Go Senior Engineer's Lecture (MOOC) 008_GMP Scheduler and Go Design Philosophy

Go GMP Scheduler and Design Philosophy

Corresponding videos: 9-2 Go Language Scheduler, 18-1 Understanding Go Language Design, 18-2 Course Summary

1. Evolution of Go Scheduler

1.0 Era: Single-threaded Scheduler (Go 0.x)

  • Only one thread runs goroutines
  • All goroutines wait in a queue
  • Cannot utilize multiple cores

1.1 Era: Multi-threaded Scheduler (Go 1.0)

  • Introduced multi-threading
  • But severe global lock contention, performance bottleneck

1.2+ Era: GMP Model (Go 1.2 to Present)

Introduced the famous GMP scheduling model.

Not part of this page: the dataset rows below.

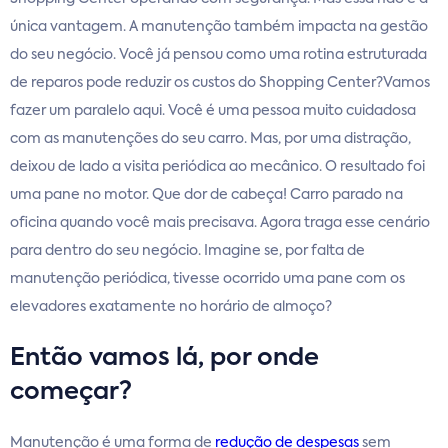
única vantagem. A manutenção também impacta na gestão
do seu negócio. Você já pensou como uma rotina estruturada
de reparos pode reduzir os custos do Shopping Center?Vamos
fazer um paralelo aqui. Você é uma pessoa muito cuidadosa
com as manutenções do seu carro. Mas, por uma distração,
deixou de lado a visita periódica ao mecânico. O resultado foi
uma pane no motor. Que dor de cabeça! Carro parado na
oficina quando você mais precisava. Agora traga esse cenário
para dentro do seu negócio. Imagine se, por falta de
manutenção periódica, tivesse ocorrido uma pane com os
elevadores exatamente no horário de almoço?
Então vamos lá, por onde
começar
?
Manutenção é uma forma de
redução de despesas
sem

2. Detailed Explanation of GMP Model

    G (Goroutine)     - 协程,用户级轻量线程
    M (Machine/Thread) - 操作系统线程
    P (Processor)      - 逻辑处理器,调度上下文

2.1 Relationship between the three

                   ┌─────────┐
                   │ Go 程序  │
                   └────┬────┘
                        │ 创建 goroutine
           ┌────────────┼────────────┐
           ▼            ▼            ▼
        ┌─────┐     ┌─────┐     ┌─────┐
        │  G  │     │  G  │     │  G  │    ... (成千上万个)
        └──┬──┘     └──┬──┘     └──┬──┘
           │           │           │
     ┌─────┴─────┐     │     ┌────┴─────┐
     │ P 的本地队列│     │     │ P 的本地队列│
     │ [G][G][G] │     │     │ [G][G]   │
     └─────┬─────┘     │     └────┬─────┘
           │           │          │
        ┌──┴──┐     ┌──┴──┐   ┌──┴──┐
        │  P  │     │  P  │   │  P  │    (GOMAXPROCS 个)
        └──┬──┘     └──┬──┘   └──┬──┘
           │           │          │
        ┌──┴──┐     ┌──┴──┐   ┌──┴──┐
        │  M  │     │  M  │   │  M  │    (按需创建)
        └──┬──┘     └──┬──┘   └──┬──┘
           │           │          │
     ══════╧═══════════╧══════════╧══════
              操作系统内核线程

2.2 Detailed explanation of each component

G (Goroutine)
- Initial stack size is only 2KB (threads usually 1-8MB)
- Stack can grow and shrink dynamically
- Contains the executing function, stack pointer, program counter, etc.
- States: runnable, running, waiting, completed

M (Machine)
- Corresponds to an operating system thread
- Created by Go runtime as needed, up to 10000 by default
- M must hold a P to run a G
- When M is blocked by a system call, P will be taken by another M

P (Processor)
- Number determined by GOMAXPROCS (defaults to the number of CPU cores)
- Each P has a local run queue (up to 256 Gs)
- P is the core of scheduling, deciding which G runs on which M

2.3 Scheduling Policy

// 查看和设置 P 的数量
runtime.GOMAXPROCS(0)    // 获取当前值
runtime.GOMAXPROCS(4)    // 设置为 4
runtime.NumCPU()         // CPU 核数

Scheduling opportunities (possible goroutine switching points):

Switching Point Description
I/O operations File, network read/write
channel operations When sending/receiving blocks
select Multiplexing
Waiting for locks sync.Mutex, etc.
Function calls Compiler inserts checkpoints at function entry
runtime.Gosched() Manual yielding
GC STW phase of garbage collection
System calls M and P separate when syscall blocks

2.4 Work Stealing

When a P's local queue is empty:

  1. First, it tries to get Gs from the global queue.
  2. If the global queue is also empty → it randomly steals half of the Gs from another P's queue.
  3. If still none → it checks the network poller.
  4. If still none → M sleeps.
    P1 [空]           P2 [G5 G6 G7 G8]
       │                    │
       │   偷一半!          │
       │ ◄───── steal ───── │
       │                    │
    P1 [G7 G8]        P2 [G5 G6]

2.5 System Call Handling (Hand Off)

When a G executes a system call (e.g., file I/O) and blocks M:

  正常状态:     M1 ──── P1 ──── G1(syscall阻塞)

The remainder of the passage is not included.